At first the neglected matrons and young eligibles of the Irish capital viewed the prospect of a romance with dismay, reflecting that an Irish champion had no business gallivanting with the English, but then certain unseen pressures began to be applied. First by Rory's soldier brother, who had no patience with the quarrel between the Irish and Dublin Castle, then by old Tim himself, who had taken the trouble to inform himself of Helen Coles two likely sources of income—her father and her father-in-law, the famous pill manufacturer. He also discovered, as a kind of bonus, that Helen, on remarriage, would have access to a trust fund from her maternal grandfather's fortune, derived from cotton and the Suez Canal shares.
Yet these were not deciding factors in Dublin's ultimate approval of Helen as the bride-in-waiting of her most promising son. These had their roots in the Irish sporting instinct, for who could fail to respond to the run-up of such an unlikely outsider who had somehow contrived to lead the field in the Clarke matrimonial stakes?
And then, for Joanna, came a miracle within a miracle.
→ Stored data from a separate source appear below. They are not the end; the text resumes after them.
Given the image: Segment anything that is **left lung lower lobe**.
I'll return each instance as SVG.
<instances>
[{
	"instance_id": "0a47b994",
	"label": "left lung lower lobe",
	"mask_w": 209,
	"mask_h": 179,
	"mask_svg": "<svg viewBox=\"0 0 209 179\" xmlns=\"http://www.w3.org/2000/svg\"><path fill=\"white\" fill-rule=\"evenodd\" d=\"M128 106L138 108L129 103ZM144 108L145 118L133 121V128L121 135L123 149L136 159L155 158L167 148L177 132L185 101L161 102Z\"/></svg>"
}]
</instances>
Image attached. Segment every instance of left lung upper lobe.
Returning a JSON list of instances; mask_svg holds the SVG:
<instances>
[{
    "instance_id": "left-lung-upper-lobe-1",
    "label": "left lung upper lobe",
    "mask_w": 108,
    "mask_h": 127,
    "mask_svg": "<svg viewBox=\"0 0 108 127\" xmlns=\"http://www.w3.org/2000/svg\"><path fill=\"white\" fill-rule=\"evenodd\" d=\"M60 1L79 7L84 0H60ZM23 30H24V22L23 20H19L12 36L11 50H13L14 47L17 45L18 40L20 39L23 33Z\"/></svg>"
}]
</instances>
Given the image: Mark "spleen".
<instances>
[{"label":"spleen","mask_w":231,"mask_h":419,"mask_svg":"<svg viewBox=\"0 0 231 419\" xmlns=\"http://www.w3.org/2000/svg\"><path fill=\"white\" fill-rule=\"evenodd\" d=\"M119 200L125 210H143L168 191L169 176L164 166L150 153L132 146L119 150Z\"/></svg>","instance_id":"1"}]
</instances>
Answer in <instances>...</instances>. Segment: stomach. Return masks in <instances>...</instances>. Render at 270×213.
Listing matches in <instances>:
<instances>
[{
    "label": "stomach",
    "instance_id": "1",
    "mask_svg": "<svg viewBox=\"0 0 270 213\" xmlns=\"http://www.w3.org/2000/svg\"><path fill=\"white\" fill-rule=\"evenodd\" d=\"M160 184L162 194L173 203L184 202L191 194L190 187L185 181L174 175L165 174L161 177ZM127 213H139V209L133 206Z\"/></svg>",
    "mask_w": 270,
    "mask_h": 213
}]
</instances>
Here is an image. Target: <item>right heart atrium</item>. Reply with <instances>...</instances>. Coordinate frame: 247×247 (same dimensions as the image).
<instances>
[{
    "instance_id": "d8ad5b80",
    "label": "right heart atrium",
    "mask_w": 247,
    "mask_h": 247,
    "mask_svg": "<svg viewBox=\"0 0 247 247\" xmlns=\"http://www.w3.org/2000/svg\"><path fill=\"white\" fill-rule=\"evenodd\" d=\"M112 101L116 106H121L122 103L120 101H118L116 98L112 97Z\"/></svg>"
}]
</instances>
Under the sun of Rory Clarke's tempestuous courtship, Helen not only revived but reflowered, recapturing some of the sparkling good looks and high spirits of her youth at Tryst, to which was added a maturity and dignity that won approving nods from the senior section of society. Her appearance, in Joanna's view, changed almost overnight. When she had gone to her that night and assessed the damage caused by her marriage and dismal experiences abroad, she had been sallow, hollow-cheeked, and listless in movement and manner. She had never been as pretty as Joanna, but she had large and expressive grey eyes, a good complexion, and, in those days, a trim, athletic figure, moulded by her youthful passion for lawn tennis and cycling. But her best feature had always been her hair, dark brown and thick but very soft in texture.
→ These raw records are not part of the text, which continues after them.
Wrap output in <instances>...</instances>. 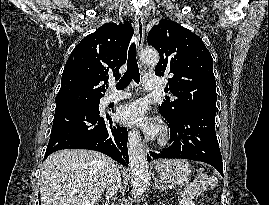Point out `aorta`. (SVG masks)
Wrapping results in <instances>:
<instances>
[{
	"label": "aorta",
	"instance_id": "obj_1",
	"mask_svg": "<svg viewBox=\"0 0 269 205\" xmlns=\"http://www.w3.org/2000/svg\"><path fill=\"white\" fill-rule=\"evenodd\" d=\"M140 59L144 64L155 66L159 61V53L155 49L146 48L141 51ZM128 154L132 175L131 197L137 198L144 193L149 181L148 162L137 131L129 135Z\"/></svg>",
	"mask_w": 269,
	"mask_h": 205
}]
</instances>
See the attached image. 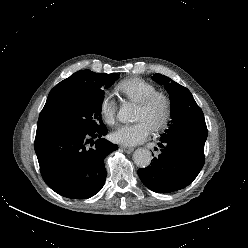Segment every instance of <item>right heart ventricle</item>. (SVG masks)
I'll use <instances>...</instances> for the list:
<instances>
[{
    "label": "right heart ventricle",
    "instance_id": "1",
    "mask_svg": "<svg viewBox=\"0 0 248 248\" xmlns=\"http://www.w3.org/2000/svg\"><path fill=\"white\" fill-rule=\"evenodd\" d=\"M116 90L124 98L135 103H139L148 96L158 92L155 85L141 78L124 80L117 85Z\"/></svg>",
    "mask_w": 248,
    "mask_h": 248
}]
</instances>
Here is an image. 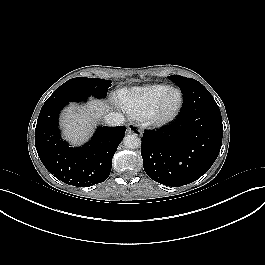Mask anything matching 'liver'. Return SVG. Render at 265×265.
<instances>
[{
    "mask_svg": "<svg viewBox=\"0 0 265 265\" xmlns=\"http://www.w3.org/2000/svg\"><path fill=\"white\" fill-rule=\"evenodd\" d=\"M109 106L101 100H91L86 106L71 105L60 117L63 136L73 144H82L88 140L94 123L100 119Z\"/></svg>",
    "mask_w": 265,
    "mask_h": 265,
    "instance_id": "liver-1",
    "label": "liver"
}]
</instances>
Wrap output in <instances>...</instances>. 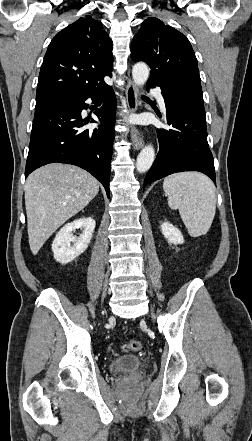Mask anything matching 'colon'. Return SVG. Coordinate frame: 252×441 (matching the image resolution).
<instances>
[{
    "instance_id": "5ec220e1",
    "label": "colon",
    "mask_w": 252,
    "mask_h": 441,
    "mask_svg": "<svg viewBox=\"0 0 252 441\" xmlns=\"http://www.w3.org/2000/svg\"><path fill=\"white\" fill-rule=\"evenodd\" d=\"M122 348L126 352H137L141 349V343L137 340H130Z\"/></svg>"
}]
</instances>
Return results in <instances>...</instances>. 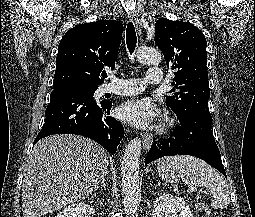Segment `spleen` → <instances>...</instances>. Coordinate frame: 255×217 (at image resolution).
<instances>
[{
    "instance_id": "obj_1",
    "label": "spleen",
    "mask_w": 255,
    "mask_h": 217,
    "mask_svg": "<svg viewBox=\"0 0 255 217\" xmlns=\"http://www.w3.org/2000/svg\"><path fill=\"white\" fill-rule=\"evenodd\" d=\"M160 177L169 182H178L186 177L192 185L206 188L213 196L211 206L223 210L230 202V190L223 176L204 161L192 156L162 158L158 163Z\"/></svg>"
}]
</instances>
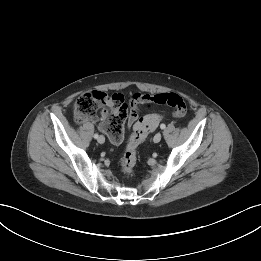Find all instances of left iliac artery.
I'll use <instances>...</instances> for the list:
<instances>
[{
  "mask_svg": "<svg viewBox=\"0 0 261 261\" xmlns=\"http://www.w3.org/2000/svg\"><path fill=\"white\" fill-rule=\"evenodd\" d=\"M165 127H166L165 124H161V125H160V128H161V129H165Z\"/></svg>",
  "mask_w": 261,
  "mask_h": 261,
  "instance_id": "obj_1",
  "label": "left iliac artery"
}]
</instances>
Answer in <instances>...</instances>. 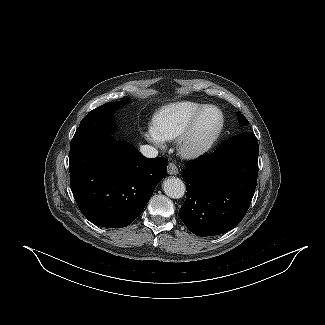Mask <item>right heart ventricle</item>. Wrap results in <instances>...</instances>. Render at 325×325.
I'll list each match as a JSON object with an SVG mask.
<instances>
[{"label": "right heart ventricle", "instance_id": "obj_1", "mask_svg": "<svg viewBox=\"0 0 325 325\" xmlns=\"http://www.w3.org/2000/svg\"><path fill=\"white\" fill-rule=\"evenodd\" d=\"M205 106L207 105L194 101L169 104L155 115L152 129L163 140H173L181 135L193 117Z\"/></svg>", "mask_w": 325, "mask_h": 325}]
</instances>
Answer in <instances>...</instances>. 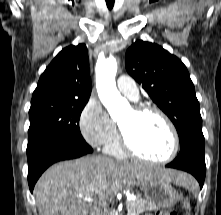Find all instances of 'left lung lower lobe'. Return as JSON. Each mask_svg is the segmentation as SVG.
<instances>
[{"instance_id": "1", "label": "left lung lower lobe", "mask_w": 221, "mask_h": 215, "mask_svg": "<svg viewBox=\"0 0 221 215\" xmlns=\"http://www.w3.org/2000/svg\"><path fill=\"white\" fill-rule=\"evenodd\" d=\"M166 167L183 170L191 173L203 187L206 165H205V140L193 139L183 147H180L179 155Z\"/></svg>"}]
</instances>
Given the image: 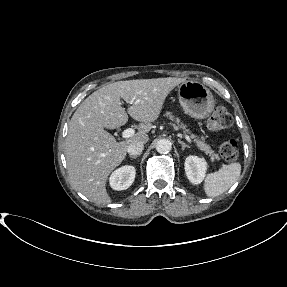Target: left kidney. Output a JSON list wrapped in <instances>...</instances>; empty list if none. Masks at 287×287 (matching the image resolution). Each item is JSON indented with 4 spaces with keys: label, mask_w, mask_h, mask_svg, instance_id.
<instances>
[{
    "label": "left kidney",
    "mask_w": 287,
    "mask_h": 287,
    "mask_svg": "<svg viewBox=\"0 0 287 287\" xmlns=\"http://www.w3.org/2000/svg\"><path fill=\"white\" fill-rule=\"evenodd\" d=\"M185 172L189 181L193 184H200L207 170V162L197 156H188L185 160Z\"/></svg>",
    "instance_id": "5707ae66"
}]
</instances>
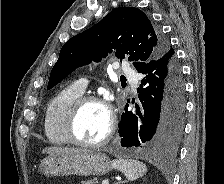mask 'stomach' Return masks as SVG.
Wrapping results in <instances>:
<instances>
[{"instance_id":"obj_1","label":"stomach","mask_w":224,"mask_h":184,"mask_svg":"<svg viewBox=\"0 0 224 184\" xmlns=\"http://www.w3.org/2000/svg\"><path fill=\"white\" fill-rule=\"evenodd\" d=\"M40 171L47 177L105 175L113 169L104 153L80 151L72 154L49 156L41 161Z\"/></svg>"}]
</instances>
These starting-out advantages had been sacrificed by her years in the tropics. Hardly a trace of her original sparkle remained when Joanna talked her into a therapeutic frolic with the tipsy Jack-o'-Lantern, and when that sparkle returned in full measure Joanna reasoned that the change could never have been accomplished by a few sweaty moments in Clinton's embrace. Indeed, no appreciable change was apparent in the interval between that occasion and her first meeting with Rory. Yet, little by little, it became apparent that something had been achieved after all, for when they returned to Dublin Joanna noticed that Helen's apathy had changed to a kind of stillne
ss, while privately her sister admitted that her recurrent nightmare had ceased and she was now sleeping and eating normally.
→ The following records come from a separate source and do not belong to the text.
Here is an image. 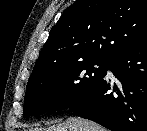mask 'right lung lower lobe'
I'll use <instances>...</instances> for the list:
<instances>
[{
	"instance_id": "obj_1",
	"label": "right lung lower lobe",
	"mask_w": 147,
	"mask_h": 131,
	"mask_svg": "<svg viewBox=\"0 0 147 131\" xmlns=\"http://www.w3.org/2000/svg\"><path fill=\"white\" fill-rule=\"evenodd\" d=\"M108 69L117 83L100 80L68 109L111 131H147V38L115 55Z\"/></svg>"
}]
</instances>
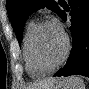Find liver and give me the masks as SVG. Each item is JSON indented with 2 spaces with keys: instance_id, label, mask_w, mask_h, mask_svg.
<instances>
[{
  "instance_id": "obj_1",
  "label": "liver",
  "mask_w": 89,
  "mask_h": 89,
  "mask_svg": "<svg viewBox=\"0 0 89 89\" xmlns=\"http://www.w3.org/2000/svg\"><path fill=\"white\" fill-rule=\"evenodd\" d=\"M57 81H59V78L45 79L38 83L31 84L28 89H49L53 87Z\"/></svg>"
}]
</instances>
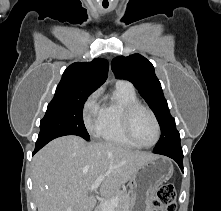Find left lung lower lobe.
I'll return each instance as SVG.
<instances>
[{"mask_svg": "<svg viewBox=\"0 0 221 211\" xmlns=\"http://www.w3.org/2000/svg\"><path fill=\"white\" fill-rule=\"evenodd\" d=\"M153 153L165 155V156L172 158L174 161L177 162V164L183 171V151H182L181 146L175 147V148H168L164 150H158V151L153 150Z\"/></svg>", "mask_w": 221, "mask_h": 211, "instance_id": "obj_1", "label": "left lung lower lobe"}]
</instances>
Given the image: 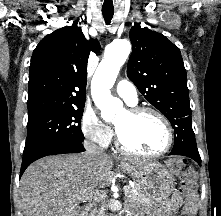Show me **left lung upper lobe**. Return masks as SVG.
Masks as SVG:
<instances>
[{"mask_svg": "<svg viewBox=\"0 0 221 216\" xmlns=\"http://www.w3.org/2000/svg\"><path fill=\"white\" fill-rule=\"evenodd\" d=\"M133 52L127 75L174 128L173 149L188 147L199 154L192 129L189 90L179 48L164 35L134 25L130 30Z\"/></svg>", "mask_w": 221, "mask_h": 216, "instance_id": "1", "label": "left lung upper lobe"}]
</instances>
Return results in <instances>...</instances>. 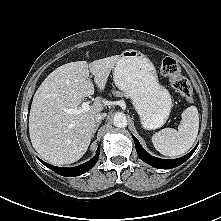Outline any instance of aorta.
I'll return each mask as SVG.
<instances>
[{
  "label": "aorta",
  "mask_w": 221,
  "mask_h": 221,
  "mask_svg": "<svg viewBox=\"0 0 221 221\" xmlns=\"http://www.w3.org/2000/svg\"><path fill=\"white\" fill-rule=\"evenodd\" d=\"M114 126L125 128L127 126V118L124 113H116L113 118Z\"/></svg>",
  "instance_id": "obj_1"
}]
</instances>
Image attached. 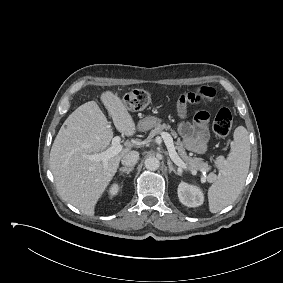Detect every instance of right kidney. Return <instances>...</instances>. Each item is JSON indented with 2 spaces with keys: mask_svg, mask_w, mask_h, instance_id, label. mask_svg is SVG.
<instances>
[{
  "mask_svg": "<svg viewBox=\"0 0 283 283\" xmlns=\"http://www.w3.org/2000/svg\"><path fill=\"white\" fill-rule=\"evenodd\" d=\"M118 190H119L118 185H117V184H113V185L111 186V188L109 189V194H110L111 196H114V195H116V194L118 193Z\"/></svg>",
  "mask_w": 283,
  "mask_h": 283,
  "instance_id": "right-kidney-1",
  "label": "right kidney"
}]
</instances>
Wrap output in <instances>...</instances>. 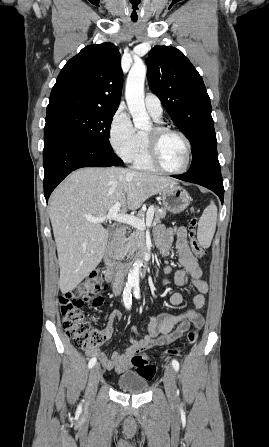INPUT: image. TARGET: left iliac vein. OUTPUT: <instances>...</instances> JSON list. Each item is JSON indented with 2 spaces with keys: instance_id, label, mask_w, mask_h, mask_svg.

The knowledge made the goodhearted Joanna glad, despite a lingering doubt that Clinton had not been hoodwinked, for she sometimes caught him looking across the table at his sister-in-law with a vaguely puzzled expression, as though there was something about her that eluded him. It would, please God, continue to elude him. Men, Joanna was aware, often joked in their coarse way about all women being identical in the dark, but perhaps they deceived themselves in this respect. Perhaps something, smothered under those fumes of alcohol, some awareness of physical unfamiliarity in the woman he had held in his arms so briefly, remained in the morning, when he awakened to find his wife beside him and in an unusually thoughtful mood. If it was so, she did not let it bother her overmuch, or not after the forthcoming wedding of Rory Clarke, M.P., and Mrs. Helen Coles was announced in the Dublin and London papers. One way or another her sistercomrade had been restored to her, whole and healed, and Joanna was never one to quarrel with luck.